PHP paradoxical (weird) behavior. Sending array to function by reference

Question

Could someone explain me, why this code works properly without crashing initial array structure?

function setArrayValueByPath($path, $value, &$array)
{
    foreach ($path as $p) {
        $array = &$array[$p];
    }
    $array = $value;
    return true;
}

$array = [
    'a' => 'v1',
    'b' => 'v2',
];
setArrayValueByPath(['hello', 'world'], '!!!', $array);

echo '<pre>';
print_r($array);
echo '</pre>';

When I run the code, I see:

Array
(
    [a] => v1
    [b] => v2
    [hello] => Array
        (
            [world] => !!!
        )

)

Due to the line in function:

$array = $value;

it should replace $array value, but it does not happen.

My function is based on code snippets are given here: Using a string path to set nested array data Thank you.

Answer 1

Let's examine this one step at a time.

The parameter $array is a local variable within the function which contains a reference to some external array being passed in.

foreach ($path as $p) {

This iterates over ['hello', 'world']

    $array = &$array[$p];

Take the original array, and "index" it with $p (i.e. [hello]). This does not currently exist so it is added to the original array. Then take a reference to that new member and save it in the local variable $array. I.e. you just created a new member of the original array, and the local variable $array no longer points to the original external array.
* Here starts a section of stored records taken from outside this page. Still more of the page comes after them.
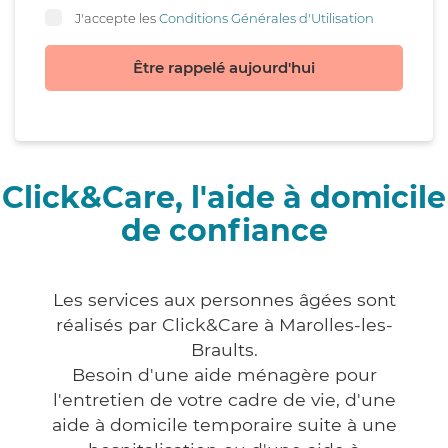
J'accepte les
Conditions Générales d'Utilisation
Être rappelé aujourd'hui
Click&Care, l'aide à domicile
de confiance
Les services aux personnes âgées sont
réalisés par Click&Care à Marolles-les-
Braults.
Besoin d'une aide ménagère pour
l'entretien de votre cadre de vie, d'une
aide à domicile temporaire suite à une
On the second iteration, take the variable currently pointed to by $array (see just above) and index it with $p (world). This does not exist, so create it.

}

At this point $array points to the member {original array}[hello][world]. I use the syntax {original array} here because you no longer have a reference to it, only a reference to an array two levels nested within it.

$array = $value;

This sets the value of that member to !!!, giving exactly the data structure you see.